O governo federal tem jogado contra, ele é responsável pelas quase 480 mil mortes

A gente tem o exemplo do Chile, o país que mais vacinou na América Latina, mesmo lá tendo vacinando 50% da população, houve um aumento de casos e proporcionalmente mais casos por milhão do que no Brasil. Então, não é só vacinar, tem que vacinar e fazer distanciamento social. Mais do que nunca, tem que evitar aglomeração. Já basta aglomeração que não tem como evitar, que é o transporte público. Mas podemos evitar restaurantes, bares, festas, manter distância de dois metros e sempre usar máscara.

Hoje tem que ser duas máscaras bem posicionadas, acima do nariz. Se precisar, tem que colocar um esparadrapo para fixar a máscara. Isso pode ajudar na redução de transmissão e na redução de morte.
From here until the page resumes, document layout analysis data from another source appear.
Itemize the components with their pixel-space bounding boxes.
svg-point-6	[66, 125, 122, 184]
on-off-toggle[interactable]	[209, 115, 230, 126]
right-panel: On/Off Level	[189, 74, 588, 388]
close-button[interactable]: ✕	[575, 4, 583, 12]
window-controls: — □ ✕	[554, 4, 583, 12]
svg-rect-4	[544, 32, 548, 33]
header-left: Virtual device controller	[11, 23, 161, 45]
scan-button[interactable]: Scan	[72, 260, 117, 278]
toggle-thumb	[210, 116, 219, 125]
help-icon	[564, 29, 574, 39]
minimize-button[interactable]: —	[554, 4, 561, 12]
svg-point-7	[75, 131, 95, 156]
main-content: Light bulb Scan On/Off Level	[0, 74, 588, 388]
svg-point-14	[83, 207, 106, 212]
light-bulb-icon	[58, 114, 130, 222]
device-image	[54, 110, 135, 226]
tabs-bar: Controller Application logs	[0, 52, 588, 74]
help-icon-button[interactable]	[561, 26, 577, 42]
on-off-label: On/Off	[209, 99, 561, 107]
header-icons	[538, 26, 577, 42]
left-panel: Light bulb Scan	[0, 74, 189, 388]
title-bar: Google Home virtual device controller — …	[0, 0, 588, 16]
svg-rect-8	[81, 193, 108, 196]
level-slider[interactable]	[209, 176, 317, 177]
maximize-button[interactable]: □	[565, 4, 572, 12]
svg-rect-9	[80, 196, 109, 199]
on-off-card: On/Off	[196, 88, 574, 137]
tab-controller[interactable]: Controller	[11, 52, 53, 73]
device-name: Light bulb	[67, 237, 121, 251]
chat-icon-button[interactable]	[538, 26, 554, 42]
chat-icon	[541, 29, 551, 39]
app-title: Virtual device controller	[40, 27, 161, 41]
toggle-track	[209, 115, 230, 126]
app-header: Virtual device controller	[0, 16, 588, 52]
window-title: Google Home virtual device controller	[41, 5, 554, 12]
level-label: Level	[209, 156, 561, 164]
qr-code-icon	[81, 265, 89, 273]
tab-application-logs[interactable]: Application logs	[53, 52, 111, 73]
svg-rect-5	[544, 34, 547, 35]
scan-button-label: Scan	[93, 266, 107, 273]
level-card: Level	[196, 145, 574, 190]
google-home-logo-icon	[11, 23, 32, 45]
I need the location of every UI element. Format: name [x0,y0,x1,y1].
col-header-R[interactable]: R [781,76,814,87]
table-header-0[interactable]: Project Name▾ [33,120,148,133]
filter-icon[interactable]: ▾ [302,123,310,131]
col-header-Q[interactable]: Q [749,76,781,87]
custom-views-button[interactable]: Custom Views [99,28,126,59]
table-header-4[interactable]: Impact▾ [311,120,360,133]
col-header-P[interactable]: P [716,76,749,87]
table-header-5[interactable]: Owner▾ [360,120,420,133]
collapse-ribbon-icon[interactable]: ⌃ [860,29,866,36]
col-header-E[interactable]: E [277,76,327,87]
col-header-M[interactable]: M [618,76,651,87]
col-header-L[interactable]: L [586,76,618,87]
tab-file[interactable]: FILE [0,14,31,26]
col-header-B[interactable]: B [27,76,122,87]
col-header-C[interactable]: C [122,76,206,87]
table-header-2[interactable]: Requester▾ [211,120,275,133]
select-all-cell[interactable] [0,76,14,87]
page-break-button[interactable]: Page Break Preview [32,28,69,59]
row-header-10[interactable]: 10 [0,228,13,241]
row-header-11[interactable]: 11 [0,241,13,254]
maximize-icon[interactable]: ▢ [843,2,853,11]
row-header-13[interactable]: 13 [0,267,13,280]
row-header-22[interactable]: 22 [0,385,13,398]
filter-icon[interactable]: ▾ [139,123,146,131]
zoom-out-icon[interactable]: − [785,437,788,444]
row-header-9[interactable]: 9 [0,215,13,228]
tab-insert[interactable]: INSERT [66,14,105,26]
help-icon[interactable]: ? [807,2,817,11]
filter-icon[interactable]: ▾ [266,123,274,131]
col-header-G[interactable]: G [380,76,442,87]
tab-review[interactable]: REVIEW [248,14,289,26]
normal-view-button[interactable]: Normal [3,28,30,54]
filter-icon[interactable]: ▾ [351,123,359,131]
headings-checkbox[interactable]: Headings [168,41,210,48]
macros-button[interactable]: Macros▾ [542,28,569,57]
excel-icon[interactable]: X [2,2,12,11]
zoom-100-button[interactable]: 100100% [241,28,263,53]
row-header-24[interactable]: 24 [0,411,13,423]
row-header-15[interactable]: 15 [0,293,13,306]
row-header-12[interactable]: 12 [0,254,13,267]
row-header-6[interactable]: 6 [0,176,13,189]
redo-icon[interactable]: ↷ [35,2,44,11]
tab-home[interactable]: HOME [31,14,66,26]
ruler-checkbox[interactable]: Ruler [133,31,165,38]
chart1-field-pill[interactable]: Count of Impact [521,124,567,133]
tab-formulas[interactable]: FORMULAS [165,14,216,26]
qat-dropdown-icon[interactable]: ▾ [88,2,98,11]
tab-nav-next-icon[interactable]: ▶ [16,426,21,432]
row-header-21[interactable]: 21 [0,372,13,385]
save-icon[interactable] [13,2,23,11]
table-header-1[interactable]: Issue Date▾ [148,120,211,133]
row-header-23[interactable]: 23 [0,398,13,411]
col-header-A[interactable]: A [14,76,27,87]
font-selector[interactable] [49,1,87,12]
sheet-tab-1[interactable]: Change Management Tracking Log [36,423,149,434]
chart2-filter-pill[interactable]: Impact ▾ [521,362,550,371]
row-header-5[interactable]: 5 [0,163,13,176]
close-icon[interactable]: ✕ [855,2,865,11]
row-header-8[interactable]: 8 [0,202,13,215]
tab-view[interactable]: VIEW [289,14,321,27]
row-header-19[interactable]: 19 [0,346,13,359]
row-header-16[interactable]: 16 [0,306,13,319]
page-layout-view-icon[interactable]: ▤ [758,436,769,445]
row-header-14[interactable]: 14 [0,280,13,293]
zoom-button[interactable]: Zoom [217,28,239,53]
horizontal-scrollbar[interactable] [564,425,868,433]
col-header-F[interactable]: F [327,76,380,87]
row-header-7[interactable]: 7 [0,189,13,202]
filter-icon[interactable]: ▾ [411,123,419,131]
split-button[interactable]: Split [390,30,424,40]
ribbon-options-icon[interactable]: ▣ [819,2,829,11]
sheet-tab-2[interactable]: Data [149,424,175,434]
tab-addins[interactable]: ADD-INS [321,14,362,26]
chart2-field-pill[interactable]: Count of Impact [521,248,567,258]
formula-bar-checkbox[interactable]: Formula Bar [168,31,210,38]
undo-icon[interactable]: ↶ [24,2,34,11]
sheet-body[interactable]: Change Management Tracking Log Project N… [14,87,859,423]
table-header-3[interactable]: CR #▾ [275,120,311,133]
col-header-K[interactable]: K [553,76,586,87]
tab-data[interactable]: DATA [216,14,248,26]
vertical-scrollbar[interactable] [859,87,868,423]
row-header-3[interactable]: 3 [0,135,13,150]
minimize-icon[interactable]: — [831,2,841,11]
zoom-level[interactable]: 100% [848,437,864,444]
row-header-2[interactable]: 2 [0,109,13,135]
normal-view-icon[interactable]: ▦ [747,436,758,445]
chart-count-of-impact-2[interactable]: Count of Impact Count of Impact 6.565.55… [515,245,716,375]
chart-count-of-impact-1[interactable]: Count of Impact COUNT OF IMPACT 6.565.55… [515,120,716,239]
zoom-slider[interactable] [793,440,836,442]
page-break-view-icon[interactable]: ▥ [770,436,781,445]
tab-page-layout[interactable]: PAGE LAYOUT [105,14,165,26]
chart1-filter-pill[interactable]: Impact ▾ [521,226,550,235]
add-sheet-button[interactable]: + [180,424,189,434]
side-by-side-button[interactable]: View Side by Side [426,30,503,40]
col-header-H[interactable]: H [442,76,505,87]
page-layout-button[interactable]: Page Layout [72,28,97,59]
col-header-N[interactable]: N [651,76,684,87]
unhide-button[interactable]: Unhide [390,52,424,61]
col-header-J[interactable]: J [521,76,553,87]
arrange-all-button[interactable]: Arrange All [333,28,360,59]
Ainda temos um chão pela frente, acho que até o final deste ano a gente vai conviver de uma forma bem dramática com essa pandemia. Só lembrando que, se o Brasil tivesse um desempenho mediano, por conta do nosso SUS poderíamos ter tido 75% a menos de mortes. Ou seja, a cada quatro mortes, três mortes são evitáveis. E a culpa disso a gente sabe de quem que é. É do ocupante do Palácio do Planalto.